In [1]:
import numpy as np
import pandas as pd
import pickle
import datetime

import seaborn as sns
import os

### Variable Information

In [2]:
## Files of interest
##    - HealthKitSamples
##    - HealthKitActivitySummaries (not using for now)
##    - AppleLocationVisits (not using for now)

In [3]:
## Input Directory
directory = "../cumulative_data_811-910"
h_samples_path = "../daily_data/RK.8D1DBFAD.DJW Thesis_20220626-20220627/HealthKitSamples_20220626-20220627.csv"

In [4]:
## Output Directory
out_dir = "../indv_table_exports/"

In [5]:
## Good Subjects
good_subjects = ['01801252-3a7e-4f5f-8b6d-49e8da3902f3',
                 'd26d4b78-7fcf-488e-b687-2d1c93c47b74',
                 '531d7f6d-b880-4a0b-b467-80005a316f1c']

### Some handy functions

In [20]:
## Convert time from UTC to ET
def fix_date_to_ET(end_date):
    if pd.to_datetime(end_date, format= '%Y-%m-%d', utc=True).tz_convert('US/Eastern').hour < 5:
        return pd.to_datetime(end_date, format= '%Y-%m-%d', utc=True).tz_convert('US/Eastern').date() - datetime.timedelta(days=1)
    else:
        return pd.to_datetime(end_date, format= '%Y-%m-%d', utc=True).tz_convert('US/Eastern').date()

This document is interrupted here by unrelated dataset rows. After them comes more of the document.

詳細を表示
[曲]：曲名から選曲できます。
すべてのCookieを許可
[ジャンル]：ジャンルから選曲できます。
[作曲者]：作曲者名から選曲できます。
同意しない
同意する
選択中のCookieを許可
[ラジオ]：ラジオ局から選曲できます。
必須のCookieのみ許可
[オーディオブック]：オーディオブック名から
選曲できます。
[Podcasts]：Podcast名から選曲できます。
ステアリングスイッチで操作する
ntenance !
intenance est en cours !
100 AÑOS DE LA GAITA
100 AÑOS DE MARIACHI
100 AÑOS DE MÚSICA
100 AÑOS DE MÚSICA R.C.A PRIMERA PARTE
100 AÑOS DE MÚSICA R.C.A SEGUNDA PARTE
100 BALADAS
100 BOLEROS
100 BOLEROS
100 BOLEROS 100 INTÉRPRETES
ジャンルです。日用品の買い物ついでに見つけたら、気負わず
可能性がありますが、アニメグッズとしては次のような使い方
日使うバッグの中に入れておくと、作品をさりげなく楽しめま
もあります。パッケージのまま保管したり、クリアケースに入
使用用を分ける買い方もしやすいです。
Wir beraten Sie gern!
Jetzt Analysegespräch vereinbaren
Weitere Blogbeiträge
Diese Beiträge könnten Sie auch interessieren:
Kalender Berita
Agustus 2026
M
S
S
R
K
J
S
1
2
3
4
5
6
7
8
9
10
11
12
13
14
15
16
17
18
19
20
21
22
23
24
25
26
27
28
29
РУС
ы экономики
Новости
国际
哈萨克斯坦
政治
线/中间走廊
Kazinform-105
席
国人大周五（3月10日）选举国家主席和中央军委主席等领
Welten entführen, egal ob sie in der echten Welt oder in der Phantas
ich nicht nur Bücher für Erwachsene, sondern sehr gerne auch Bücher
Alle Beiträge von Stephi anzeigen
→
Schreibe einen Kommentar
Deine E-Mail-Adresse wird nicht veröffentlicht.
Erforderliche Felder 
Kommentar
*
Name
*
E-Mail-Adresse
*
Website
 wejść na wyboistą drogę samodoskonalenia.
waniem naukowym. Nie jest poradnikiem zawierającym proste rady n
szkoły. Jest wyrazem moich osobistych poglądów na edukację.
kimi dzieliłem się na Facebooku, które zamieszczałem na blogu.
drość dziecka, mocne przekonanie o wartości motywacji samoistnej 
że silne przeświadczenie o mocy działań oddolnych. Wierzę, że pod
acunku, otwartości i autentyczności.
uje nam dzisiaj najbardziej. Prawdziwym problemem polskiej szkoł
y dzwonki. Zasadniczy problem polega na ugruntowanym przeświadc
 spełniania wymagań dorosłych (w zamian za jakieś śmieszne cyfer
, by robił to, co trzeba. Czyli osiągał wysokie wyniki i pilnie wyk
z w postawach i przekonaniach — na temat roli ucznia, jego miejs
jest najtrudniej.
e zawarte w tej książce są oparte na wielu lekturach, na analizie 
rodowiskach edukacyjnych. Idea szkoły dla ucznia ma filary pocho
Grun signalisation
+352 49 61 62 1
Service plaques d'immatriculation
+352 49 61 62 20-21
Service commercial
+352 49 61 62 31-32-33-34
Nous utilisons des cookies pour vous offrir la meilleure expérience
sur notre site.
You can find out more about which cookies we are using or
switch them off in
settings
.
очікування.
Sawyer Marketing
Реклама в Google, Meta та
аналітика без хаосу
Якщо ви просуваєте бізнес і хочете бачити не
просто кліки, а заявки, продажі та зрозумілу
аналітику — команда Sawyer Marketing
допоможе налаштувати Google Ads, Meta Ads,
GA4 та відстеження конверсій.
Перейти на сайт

def fix_columns_by_category(dataframe, categories):
    df = dataframe
    for item in categories:
        if item not in df.columns.to_list():
            df[item] = 'NaN'
    return df

def pivot_df(dataframe, pos: list, col, val):
    df = dataframe
    df = df.pivot_table(index=pos,
                    columns=col, 
                    values=val).reset_index()
    return df
    
def get_sleep_df(dataframe):
    df_sleep = dataframe
    df_sleep = df_sleep.loc[df_sleep.Type.isin(['SleepAnalysisInterval'])].reset_index(drop=True)

    # Add date column
    df_sleep['SleepDay'] = df_sleep.apply(lambda x: fix_date_to_ET(x.Date), axis=1)
    
    # Calculate and append sleep duration to df
    # Will calculate the duration of each InBed and Asleep Value
    df_sleep['Duration'] = 0
    for i in range(len(df_sleep)):
        m = datetime.datetime.fromisoformat(df_sleep.loc[0, 'Date'])
        n = datetime.datetime.fromisoformat(df_sleep.loc[0, 'StartDate'])
        df_sleep.loc[i, 'Duration'] = (m - n)/60;
    
    # Get sum for each value (InBed, Asleep) for each participant for each SLEEP day
    df_sleep = pd.DataFrame(df_sleep.groupby(['SleepDay','ParticipantIdentifier', 'Value'])['Duration'].sum()).reset_index()
    
    # Make separate columns for InBed and Asleep values
    indices = ['SleepDay', 'ParticipantIdentifier']
    df_sleep = pivot_df(df_sleep, indices, "Value", "Duration")
    
    # Get rid of index name (set to "Value")
    df_sleep.columns.name = None

    # Rename columns for clarity
    df_sleep.rename(columns={'SleepDay': 'StudyDay','Asleep': 'Passive_Asleep','InBed' : 'Passive_InBed'}, inplace=True)
    df_sleep = fix_columns_by_category(df_sleep, ['Passive_Asleep', 'Passive_InBed'])
    
    return df_sleep

def get_heart_rate_df(dataframe, categories):
    df = dataframe
    df_heart = df.loc[df.Type.isin(categories)].reset_index(drop=True)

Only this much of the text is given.